Before she left we spent four days at Lake Nabugabo, where there was no bilharzia, and so we could swim. We lived like castaways in a cozy hut, cooking our meals on a wood fire and drawing water from a well. I paddled her in a dugout canoe to the leper colony on the island — we had brought them sheets to be made into bandages. We gathered wild flowers and pressed them into Jenny’s book. We made love. And driving back to Kampala she said it had all been tremendous fun.
She cried when she left for Nairobi. She took the overnight train. On the platform there were Indians, Africans, British, refugees, Greeks from the Congo, Belgians from Rwanda, people going only as far as Tororo or Jinja, or nine miles down the line; other people leaving for good, with everything they owned, and their servants watching them like orphans. Everyone was saying goodbye differently.
“Don’t be sad, honey.”
“I’m not sad,” she said. “I’m so excited to be starting I can’t control myself.”
“I’ll miss you.”
“I’ll miss you, too”—but would she have said that if I hadn’t prodded her?
“I’ll write to you.”
She said, “I’m terrible about answering letters.”
I hated that.
“Can I visit you?”
“It’s so far!” she said, but in a surprised way, as though the thought had not occurred to her that I might want to visit her.

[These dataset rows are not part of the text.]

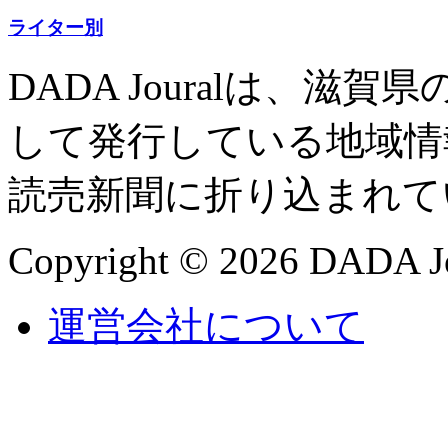
ライター別
DADA Jouralは、
して発行している地域情
読売新聞に折り込まれて
Copyright © 2026 DADA Jo
運営会社について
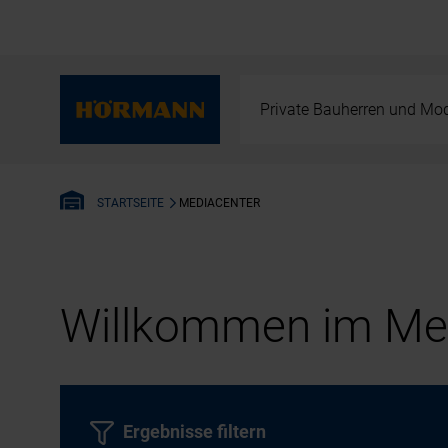
Private Bauherren und Mod
MEDIACENTER
STARTSEITE
Willkommen im Med
Ergebnisse filtern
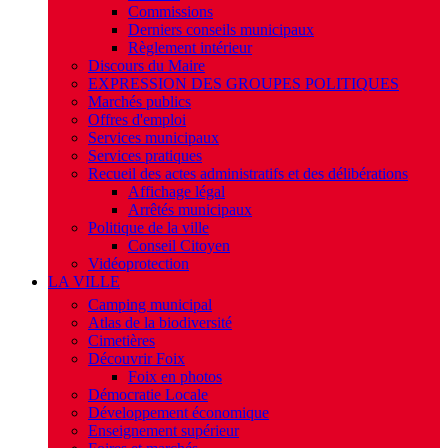
Commissions
Derniers conseils municipaux
Règlement intérieur
Discours du Maire
EXPRESSION DES GROUPES POLITIQUES
Marchés publics
Offres d'emploi
Services municipaux
Services pratiques
Recueil des actes administratifs et des délibérations
Affichage légal
Arrêtés municipaux
Politique de la ville
Conseil Citoyen
Vidéoprotection
LA VILLE
Camping municipal
Atlas de la biodiversité
Cimetières
Découvrir Foix
Foix en photos
Démocratie Locale
Développement économique
Enseignement supérieur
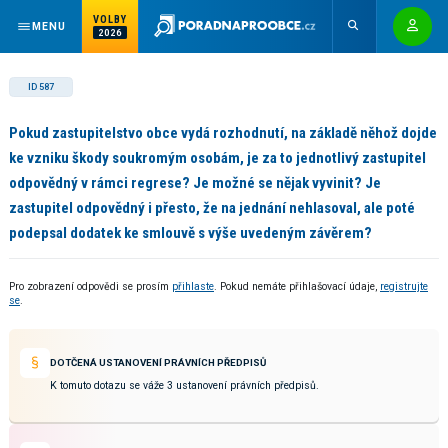
VOLBY
MENU
2026
ID 587
Pokud zastupitelstvo obce vydá rozhodnutí, na základě něhož dojde
ke vzniku škody soukromým osobám, je za to jednotlivý zastupitel
odpovědný v rámci regrese? Je možné se nějak vyvinit? Je
zastupitel odpovědný i přesto, že na jednání nehlasoval, ale poté
podepsal dodatek ke smlouvě s výše uvedeným závěrem?
Pro zobrazení odpovědi se prosím
přihlaste
. Pokud nemáte přihlašovací údaje,
registrujte
se
.
DOTČENÁ USTANOVENÍ PRÁVNÍCH PŘEDPISŮ
K tomuto dotazu se váže 3 ustanovení právních předpisů.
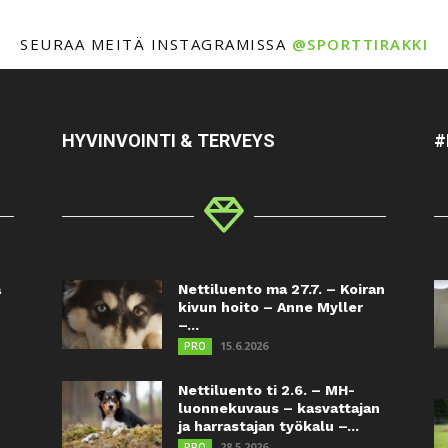
SEURAA MEITÄ INSTAGRAMISSA
@SPORTTIRAKKI
HYVINVOINTI & TERVEYS
#
a
Nettiluento ma 27.7. – Koiran
kivun hoito – Anne Myller
–...
15.6.2026
PRO
Nettiluento ti 2.6. – MH-
luonnekuvaus – kasvattajan
ja harrastajan työkalu –...
28.5.2026
PRO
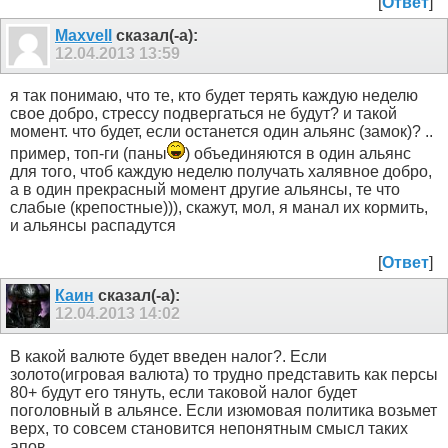
[
Ответ
]
Maxvell
сказал(-а):
12.04.2013
13:59
я так понимаю, что те, кто будет терять каждую неделю
свое добро, стрессу подвергаться не будут? и такой
момент. что будет, если останется один альянс (замок)? ..
пример, топ-ги (паны
) объединяются в один альянс
для того, чтоб каждую неделю получать халявное добро,
а в один прекрасный момент другие альянсы, те что
слабые (крепостные))), скажут, мол, я манал их кормить,
и альянсы распадутся
[
Ответ
]
Каин
сказал(-а):
12.04.2013
14:02
В какой валюте будет введен налог?. Если
золото(игровая валюта) то трудно представить как персы
80+ будут его тянуть, если таковой налог будет
поголовный в альянсе. Если изюмовая политика возьмет
верх, то совсем становится непонятным смысл таких
апов.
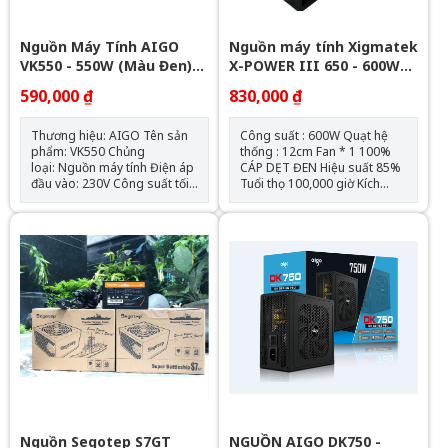
Nguồn Máy Tính AIGO
Nguồn máy tính Xigmatek
VK550 - 550W (Màu Đen)
X-POWER III 650 - 600W
Chính Hãng
EN45990
590,000 ₫
830,000 ₫
Thương hiệu: AIGO Tên sản
Công suất : 600W Quạt hệ
phẩm: VK550 Chủng
thống : 12cm Fan * 1 100%
loại: Nguồn máy tính Điện áp
CÁP DẸT ĐEN Hiệu suất 85%
đầu vào: 230V Công suất tối
Tuổi thọ 100,000 giờ Kích
đa: 500Wh Quạt: 120mm Kích
thước 150 x 85 x 140(mm)
thước (CxRxD): 150mm x
Output: +12V 45A (540W)
140mm x 85mm Chiều dài
nguồn tối đa: 150mm Số
lượng cable kết nối: 1 x ATX
24-PIN (20+4) 1 x CPU 8-PIN
(4+4) 1 x PCIe 6+2 Pins 3 x
SATA (3 SATA) 3 x PERIPHERAL
(4-PIN)
Nguồn Segotep S7GT
NGUỒN AIGO DK750 -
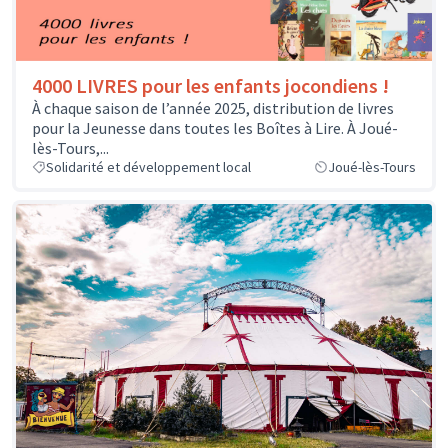
4000 LIVRES pour les enfants jocondiens !
À chaque saison de l’année 2025, distribution de livres
pour la Jeunesse dans toutes les Boîtes à Lire. À Joué-
lès-Tours,...
Solidarité et développement local
Joué-lès-Tours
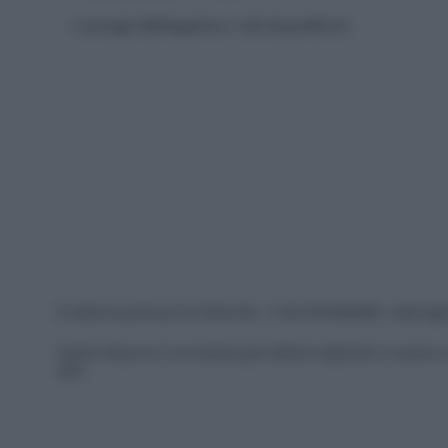
I consigli dell’esperta e i cibi da preferire
© 2026 Ecocentrica.it di TESSA SRL - P. IVA 07010600968 - sede legale
Questo blog non è una testata giornalistica registrata, in quanto v
2001.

The whistle blew. A bell was rung on the platform. It was a steam train — noisy, drawing attention to itself, and it gathered speed slowly. No other vehicle on earth seemed to depart so reluctantly or with such self-importance.
I walked beside it, feeling forlorn, and when the train finally left it took a part of me with it. I felt physically incomplete, as if I’d suffered a stroke — part of my body wasn’t working. For the first time in my life I understood why lovers always talked about their heart. It seemed the most fragile part of me, and I could feel it squeezing below my throat.